En l’espèce, l’arrêté attaqué, motivé par les troubles à l’ordre public occasionnés par l’établissement ou par ses clients constatés entre le 1er août 2021 et le 3 novembre 2023, trouve son fondement légal dans les dispositions du 2° de l’article L. 3332-15 du code de la santé publique, qui peuvent être substituées à celles du 1° de ce texte.
Il ressort en effet des pièces du dossier que, d’une part, le 31 mars 2023, deux clients de l’établissement ont collé, à la suite d’un pari, un sextoy provenant du bar sur la vitre de la porte d’entrée des bureaux de la gendarmerie de Trieux. D’autre part, le 3 novembre 2023, à la suite de tapage signalé par le voisin mitoyen de l’établissement, une patrouille d’astreinte de la compagnie de gendarmerie d’Audun-le-Roman est intervenue et a été victime d’outrages, de rébellion et de violences commis par deux clients de l’établissement et la gérante, Mme B…. La matérialité de ces faits est établie par les pièces du dossier, notamment le rapport de gendarmerie du 5 novembre 2023, la société requérante se bornant, au surplus, s’agissant du second, à invoquer la présomption d’innocence sans les contester utilement. A cet égard, l’absence de condamnation pénale ne fait pas obstacle à ce qu’un agissement soit regardé comme suffisamment établi. Par ailleurs, la circonstance que les actes du 31 mars 2023 ont été commis par des clients du bar sans lien direct avec sa gérance est sans incidence sur la légalité de l’acte attaqué, dès lors qu’il ressort de l’enquête diligentée par les forces de l’ordre qu’ils sont en lien avec la fréquentation de l’établissement. Ainsi, ces seuls faits des 31 mars 2023 et 3 novembre 2023, et particulièrement ces derniers, pouvaient légalement justifier une mesure de fermeture administrative sur le fondement du 2° de l’article L. 3332-15. Cette substitution de base légale n’a pour effet de priver l’intéressée d’aucune garantie, ayant notamment été mise à même, par courrier du 9 novembre 2023, de présenter ses observations au regard d’une mesure de fermeture administrative alors expressément envisagée sur le fondement du 2° de l’article L. 3332-15, et la préfète disposait du même pouvoir d’appréciation pour appliquer l’une ou l’autre des deux dispositions précitées. Dans ces conditions, les moyens tirés de l’erreur de fait et de la méconnaissance des dispositions de l’article L. 3332-15 du code de la santé publique ne peuvent être accueillis.

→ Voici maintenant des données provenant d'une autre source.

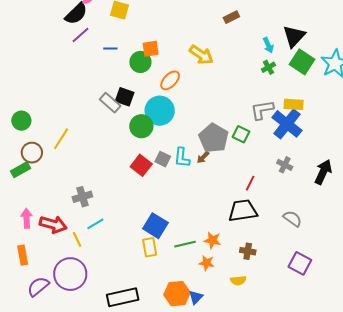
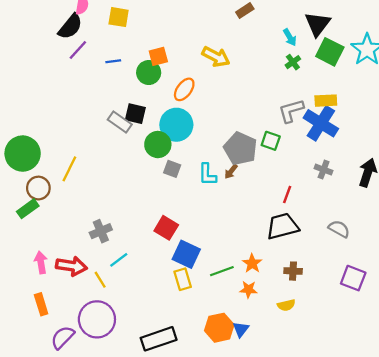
green circle: (21, 121) -> (23, 154), size x1.6
gray square: (163, 159) -> (172, 169), moved
red square: (141, 165) -> (166, 228), moved
orange star: (212, 240) -> (252, 263), turned 30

Il résulte de tout ce qui précède que la société Ker Lylyam n’est pas fondée à demander l’annulation de l’arrêté du 14 décembre 2023 portant fermeture administrative temporaire de l’établissement Le Triotin. Ses conclusions tendant au bénéfice des dispositions de l’article L. 761-1 du code de justice administrative doivent, par voie de conséquence, être rejetées.
D E C I D E :
Article 1er : La requête de la société Ker Lylyam SAS est rejetée.

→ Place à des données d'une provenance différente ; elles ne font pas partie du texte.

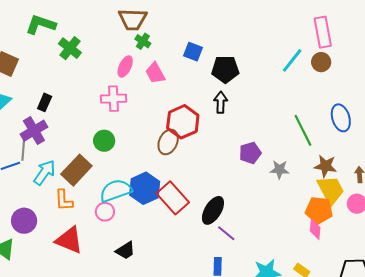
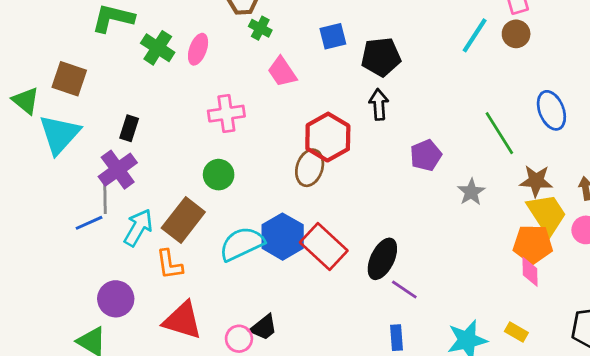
blue square: (193, 52) -> (333, 36), turned -30
pink ellipse: (125, 66) -> (198, 49), moved
purple pentagon: (250, 153) -> (426, 155), moved
gray star: (279, 170) -> (471, 192), turned -30
pink circle: (105, 212) -> (239, 339), moved

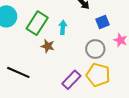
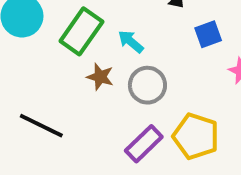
cyan arrow: (63, 27) -> (131, 42), turned -56
gray circle: (95, 49) -> (147, 85), moved

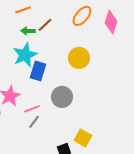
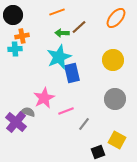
blue rectangle: (38, 71) -> (72, 73), turned -30
gray circle: (62, 97) -> (115, 99), moved
gray line: (34, 122) -> (84, 124), moved

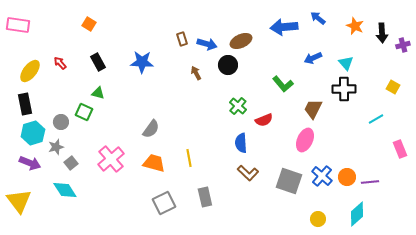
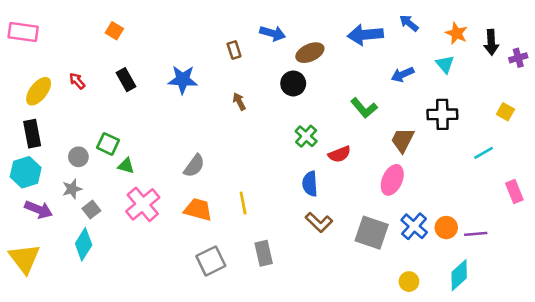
blue arrow: (207, 44) -> (273, 33), moved
cyan triangle: (346, 63) -> (445, 64), moved
brown arrow: (196, 73) -> (239, 101), moved
green triangle: (98, 93) -> (126, 166), moved
cyan hexagon: (33, 133) -> (26, 172), moved
cyan diamond: (65, 190) -> (84, 244), turned 65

Article 2 : Le présent jugement sera notifié à la société Ker Lylyam SAS et au préfet de Meurthe-et-Moselle.
Délibéré après l’audience du 19 février 2026, à laquelle siégeaient :
- Mme Samson-Dye, présidente,
- Mme Ducos de Saint Barthélémy de Gélas, première conseillère,
- Mme Philis, première conseillère.
Rendu public par mise à disposition au greffe le 19 mars 2026.
La rapporteure,
C. Ducos de Saint Barthélémy de Gélas
La présidente,
A. Samson-Dye
Le greffier,
P. Lepage
La République mande et ordonne au préfet de Meurthe-et-Moselle en ce qui le concerne, et à tous commissaires de justice à ce requis en ce qui concerne les voies de droit commun contre les parties privées, de pourvoir à l’exécution de la présente décision.